Right now, the cash gifting frenzy has turned its focus to Abundant Living System (’ALS’ for short), which, with its “patent pending” (we could find no patent application under ALS in the US Patent & Trade Office records) “cash credit system”, now has a way for people to move up the cash gifting level ladder without actually spending cash - they simply get credit for half the money other people spend. But does this change really matter?
Here’s an excerpt from an ALS website:
Depending upon your initial ALS entry level, and for each and every new member you refer into the program, you’ll receive joyous cash gifts ranging in value from $150 right up to a MASSIVE $5,000 - and you’ll have it delivered direct to your door by secure overnight courier.
But the same ALS website also proclaims, in its FAQ section:
The concept of private gifting is based upon the fact that both American and Canadian citizens have the Constitutional right to gift property, cash and other assets, and are subject to the rules and regulations established by the laws. The U.S. gifting rules are found in the IRS Tax Code, Title 26, Sections 2501-2504 and 2511.
The law states that one or more individuals can give a gift to another individual of up to $12,000 each per calendar year without any tax liability to either the giver or receiver of the gift, because the tax on the gift has already been paid.
What this ALS site does not bother to mention is this excerpt from the IRS’ own page devoted to questions on gift taxes:
What is considered a gift? Any transfer to an individual, either directly or indirectly, where full consideration (measured in money or money’s worth) is not received in return.
In other words, the Abundant Living System promises that you’ll receive “joyous cash gifts,” and that the IRS is perfectly fine with this, are bogus. If you get as much or more money back from the program as you put into it, you’ll no longer be getting a gift, and you’ll have to pay taxes on it.

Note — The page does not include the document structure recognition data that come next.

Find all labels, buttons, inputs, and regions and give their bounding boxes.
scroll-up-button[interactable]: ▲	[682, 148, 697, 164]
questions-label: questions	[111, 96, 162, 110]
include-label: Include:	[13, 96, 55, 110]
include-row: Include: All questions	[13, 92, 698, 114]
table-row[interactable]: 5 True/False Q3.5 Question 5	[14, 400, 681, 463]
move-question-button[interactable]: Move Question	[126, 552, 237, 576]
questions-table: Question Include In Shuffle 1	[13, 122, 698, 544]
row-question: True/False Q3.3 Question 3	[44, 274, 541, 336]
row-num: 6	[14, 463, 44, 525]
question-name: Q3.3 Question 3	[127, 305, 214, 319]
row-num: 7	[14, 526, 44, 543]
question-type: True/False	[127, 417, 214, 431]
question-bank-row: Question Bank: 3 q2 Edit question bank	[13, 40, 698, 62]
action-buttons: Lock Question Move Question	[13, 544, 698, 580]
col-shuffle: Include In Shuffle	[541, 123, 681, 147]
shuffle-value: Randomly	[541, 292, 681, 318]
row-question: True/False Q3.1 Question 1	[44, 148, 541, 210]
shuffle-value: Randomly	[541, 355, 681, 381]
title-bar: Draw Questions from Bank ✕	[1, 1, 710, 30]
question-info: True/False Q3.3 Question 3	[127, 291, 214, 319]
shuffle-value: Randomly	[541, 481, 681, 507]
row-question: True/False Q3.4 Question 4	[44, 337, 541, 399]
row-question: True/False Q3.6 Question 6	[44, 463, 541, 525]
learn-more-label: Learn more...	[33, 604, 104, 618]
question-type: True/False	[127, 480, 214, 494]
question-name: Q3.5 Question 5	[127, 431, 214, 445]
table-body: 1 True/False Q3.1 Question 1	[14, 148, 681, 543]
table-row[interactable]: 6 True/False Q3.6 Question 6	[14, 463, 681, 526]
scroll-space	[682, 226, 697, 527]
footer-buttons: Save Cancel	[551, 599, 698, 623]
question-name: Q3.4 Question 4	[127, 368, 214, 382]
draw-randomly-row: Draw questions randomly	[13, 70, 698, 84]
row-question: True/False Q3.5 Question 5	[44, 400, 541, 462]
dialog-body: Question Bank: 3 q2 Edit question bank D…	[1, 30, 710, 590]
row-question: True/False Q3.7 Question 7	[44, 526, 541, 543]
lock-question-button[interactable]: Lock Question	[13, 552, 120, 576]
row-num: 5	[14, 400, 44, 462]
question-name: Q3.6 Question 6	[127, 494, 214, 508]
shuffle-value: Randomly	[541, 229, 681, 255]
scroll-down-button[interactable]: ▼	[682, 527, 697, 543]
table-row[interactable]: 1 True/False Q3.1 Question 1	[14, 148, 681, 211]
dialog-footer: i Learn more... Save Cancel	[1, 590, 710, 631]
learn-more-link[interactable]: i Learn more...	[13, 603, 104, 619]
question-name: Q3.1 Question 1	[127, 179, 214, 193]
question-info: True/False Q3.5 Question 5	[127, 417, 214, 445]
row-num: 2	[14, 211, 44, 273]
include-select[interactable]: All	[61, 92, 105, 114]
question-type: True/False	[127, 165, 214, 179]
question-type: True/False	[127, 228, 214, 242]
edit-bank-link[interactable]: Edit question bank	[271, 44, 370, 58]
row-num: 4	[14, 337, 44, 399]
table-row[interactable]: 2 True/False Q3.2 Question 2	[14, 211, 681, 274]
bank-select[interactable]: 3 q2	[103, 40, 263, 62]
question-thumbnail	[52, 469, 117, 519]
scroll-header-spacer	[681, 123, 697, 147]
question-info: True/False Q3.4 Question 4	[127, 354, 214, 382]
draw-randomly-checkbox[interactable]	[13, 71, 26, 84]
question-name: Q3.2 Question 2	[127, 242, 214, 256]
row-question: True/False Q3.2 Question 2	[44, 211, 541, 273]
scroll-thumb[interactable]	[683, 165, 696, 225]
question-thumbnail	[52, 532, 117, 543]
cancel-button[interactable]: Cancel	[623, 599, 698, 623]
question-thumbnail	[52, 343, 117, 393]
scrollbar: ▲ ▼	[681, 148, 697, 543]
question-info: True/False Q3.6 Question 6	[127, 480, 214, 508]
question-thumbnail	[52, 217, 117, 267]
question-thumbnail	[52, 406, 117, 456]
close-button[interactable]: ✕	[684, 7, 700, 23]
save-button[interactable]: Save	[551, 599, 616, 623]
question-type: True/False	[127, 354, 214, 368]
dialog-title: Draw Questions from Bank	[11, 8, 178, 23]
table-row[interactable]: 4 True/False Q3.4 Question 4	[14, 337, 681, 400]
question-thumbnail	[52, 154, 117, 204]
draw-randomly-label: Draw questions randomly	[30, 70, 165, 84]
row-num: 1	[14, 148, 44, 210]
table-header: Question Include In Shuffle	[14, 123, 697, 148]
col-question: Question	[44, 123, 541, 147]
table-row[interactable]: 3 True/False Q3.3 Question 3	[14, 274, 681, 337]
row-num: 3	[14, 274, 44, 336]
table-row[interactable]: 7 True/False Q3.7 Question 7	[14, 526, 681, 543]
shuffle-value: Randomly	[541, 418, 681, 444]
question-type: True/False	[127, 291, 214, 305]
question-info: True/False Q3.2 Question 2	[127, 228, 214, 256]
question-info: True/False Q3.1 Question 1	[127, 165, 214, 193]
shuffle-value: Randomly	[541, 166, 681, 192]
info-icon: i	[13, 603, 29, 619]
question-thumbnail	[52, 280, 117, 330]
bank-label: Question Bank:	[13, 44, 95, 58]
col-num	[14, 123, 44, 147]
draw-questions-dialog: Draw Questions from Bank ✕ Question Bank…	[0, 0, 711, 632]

But there’s more from the ALS website, regarding its system of levels. Here’s another direct quote:
Whenever any of your direct referrals invites a new members in to ALS, and they decide to join at a higher level than your referral is presently at, that cash gift will bypass them and pass up to you (as their inviter). That sucks for your direct referral as they’ll miss out on that gift (because they can only receive gifts up to a maximum of the levell (sp) they’re at) - but again it’s ANOTHER CASH WINDFALL FOR YOU because you were smart enough to join at a higher level!

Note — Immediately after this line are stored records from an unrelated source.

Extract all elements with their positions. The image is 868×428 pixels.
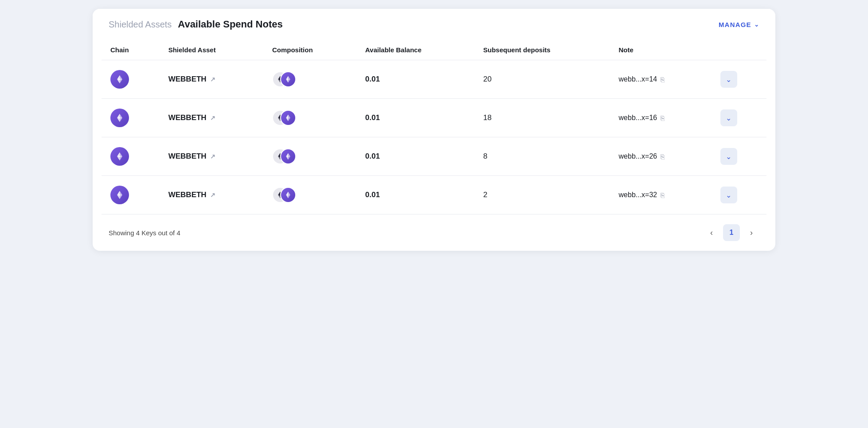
note-value-wrap: webb...x=16 ⎘ — [619, 114, 703, 122]
expand-row-button[interactable]: ⌄ — [720, 71, 737, 88]
composition-icons — [272, 71, 348, 88]
webb-eth-icon — [284, 75, 292, 83]
expand-row-button[interactable]: ⌄ — [720, 109, 737, 126]
chain-cell — [102, 176, 160, 214]
chain-cell — [102, 99, 160, 137]
chevron-down-icon: ⌄ — [726, 114, 731, 122]
balance-cell: 0.01 — [356, 176, 474, 214]
expand-row-button[interactable]: ⌄ — [720, 148, 737, 165]
col-composition: Composition — [263, 38, 356, 60]
note-text: webb...x=16 — [619, 114, 657, 122]
external-link-icon[interactable]: ↗ — [210, 114, 215, 121]
deposits-value: 2 — [483, 191, 487, 199]
copy-icon[interactable]: ⎘ — [661, 76, 665, 83]
expand-row-button[interactable]: ⌄ — [720, 187, 737, 203]
eth-diamond-icon — [115, 113, 125, 123]
main-card: Shielded Assets Available Spend Notes MA… — [93, 9, 775, 251]
balance-value: 0.01 — [365, 152, 380, 160]
expand-cell: ⌄ — [712, 60, 766, 99]
balance-cell: 0.01 — [356, 99, 474, 137]
col-note: Note — [610, 38, 712, 60]
note-text: webb...x=26 — [619, 152, 657, 160]
note-value-wrap: webb...x=14 ⎘ — [619, 75, 703, 83]
note-cell: webb...x=26 ⎘ — [610, 137, 712, 176]
table-row: WEBBETH ↗ — [102, 176, 766, 214]
prev-page-button[interactable]: ‹ — [704, 225, 719, 241]
composition-icons — [272, 187, 348, 203]
composition-cell — [263, 60, 356, 99]
note-text: webb...x=14 — [619, 75, 657, 83]
note-value-wrap: webb...x=32 ⎘ — [619, 191, 703, 199]
chain-icon — [110, 186, 129, 204]
asset-label: WEBBETH — [168, 113, 207, 122]
chevron-down-icon: ⌄ — [726, 191, 731, 199]
card-header: Shielded Assets Available Spend Notes MA… — [93, 9, 775, 38]
chain-icon — [110, 70, 129, 89]
deposits-cell: 2 — [474, 176, 610, 214]
asset-name-cell: WEBBETH ↗ — [160, 176, 263, 214]
showing-text: Showing 4 Keys out of 4 — [109, 229, 180, 237]
pagination: ‹ 1 › — [704, 224, 759, 241]
copy-icon[interactable]: ⎘ — [661, 153, 665, 160]
asset-name: WEBBETH ↗ — [168, 75, 254, 84]
table-row: WEBBETH ↗ — [102, 137, 766, 176]
comp-icon-wrap — [272, 71, 299, 88]
asset-name-cell: WEBBETH ↗ — [160, 137, 263, 176]
next-page-button[interactable]: › — [743, 225, 759, 241]
comp-webb-icon — [280, 110, 296, 126]
composition-icons — [272, 148, 348, 165]
table-footer: Showing 4 Keys out of 4 ‹ 1 › — [93, 214, 775, 251]
note-cell: webb...x=16 ⎘ — [610, 99, 712, 137]
deposits-value: 18 — [483, 113, 492, 122]
table-row: WEBBETH ↗ — [102, 60, 766, 99]
balance-value: 0.01 — [365, 113, 380, 122]
external-link-icon[interactable]: ↗ — [210, 191, 215, 198]
deposits-cell: 8 — [474, 137, 610, 176]
balance-value: 0.01 — [365, 75, 380, 83]
chain-icon — [110, 147, 129, 166]
breadcrumb: Shielded Assets — [109, 19, 172, 30]
external-link-icon[interactable]: ↗ — [210, 76, 215, 83]
note-text: webb...x=32 — [619, 191, 657, 199]
asset-name: WEBBETH ↗ — [168, 113, 254, 122]
chain-cell — [102, 60, 160, 99]
deposits-cell: 20 — [474, 60, 610, 99]
expand-cell: ⌄ — [712, 137, 766, 176]
note-cell: webb...x=32 ⎘ — [610, 176, 712, 214]
asset-name-cell: WEBBETH ↗ — [160, 60, 263, 99]
comp-icon-wrap — [272, 109, 299, 126]
col-subsequent-deposits: Subsequent deposits — [474, 38, 610, 60]
col-available-balance: Available Balance — [356, 38, 474, 60]
copy-icon[interactable]: ⎘ — [661, 191, 665, 199]
col-chain: Chain — [102, 38, 160, 60]
page-title: Available Spend Notes — [178, 19, 282, 30]
note-cell: webb...x=14 ⎘ — [610, 60, 712, 99]
composition-cell — [263, 137, 356, 176]
expand-cell: ⌄ — [712, 99, 766, 137]
comp-webb-icon — [280, 71, 296, 87]
eth-diamond-icon — [115, 74, 125, 84]
webb-eth-icon — [284, 152, 292, 160]
expand-cell: ⌄ — [712, 176, 766, 214]
comp-webb-icon — [280, 148, 296, 164]
asset-label: WEBBETH — [168, 75, 207, 84]
header-left: Shielded Assets Available Spend Notes — [109, 19, 283, 30]
webb-eth-icon — [284, 114, 292, 122]
asset-name: WEBBETH ↗ — [168, 152, 254, 161]
composition-cell — [263, 99, 356, 137]
chevron-down-icon: ⌄ — [726, 152, 731, 161]
comp-icon-wrap — [272, 187, 299, 203]
external-link-icon[interactable]: ↗ — [210, 153, 215, 160]
current-page: 1 — [723, 224, 740, 241]
balance-cell: 0.01 — [356, 137, 474, 176]
table-row: WEBBETH ↗ — [102, 99, 766, 137]
chain-cell — [102, 137, 160, 176]
balance-cell: 0.01 — [356, 60, 474, 99]
table-container: Chain Shielded Asset Composition Availab… — [93, 38, 775, 214]
copy-icon[interactable]: ⎘ — [661, 114, 665, 122]
col-expand — [712, 38, 766, 60]
eth-diamond-icon — [115, 190, 125, 200]
manage-button[interactable]: MANAGE ⌄ — [719, 21, 759, 28]
chain-icon — [110, 109, 129, 127]
asset-name: WEBBETH ↗ — [168, 191, 254, 199]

Does that sound like a fair system which is “TRULY affordable for anyone!” Sure, you can begin at their $150 level (and their “administration fee” of $50). And then you can sit and watch all the money from any referral you get who put in more than $150 go to someone else. That’s because you weren’t “smart enough to join at a higher level!”
Here’s the question: If the ALS system is so irresistible, why won’t there be so many people lining up to join that everyone can get in at the $150 level and simply keep collecting $150 over and over again? Why bother with higher levels at all?
ALS also dodges the pyramid scheme label under the IRS Title 26 banner, and claims that it’s not a company, (presumably because companies do business and business contracts are regulated under state laws). We wonder, in that case, to whom the required $50 administration fee is being paid.
As to its one-up structure saving it from prosecution, both the SEC and numerous states have gone after one-ups and cash gifting clubs for investment fraud (see Cash Gifting & The Law for more).
Because ALS is relatively new to the cash gifting game, with its first sites showing up on July 17, 2008, we haven’t found complaints being lodged by unhappy participants to this point. If the records of the other four cash gifting schemes are any indication, complaints about Abundant Living Systems are only a matter of time.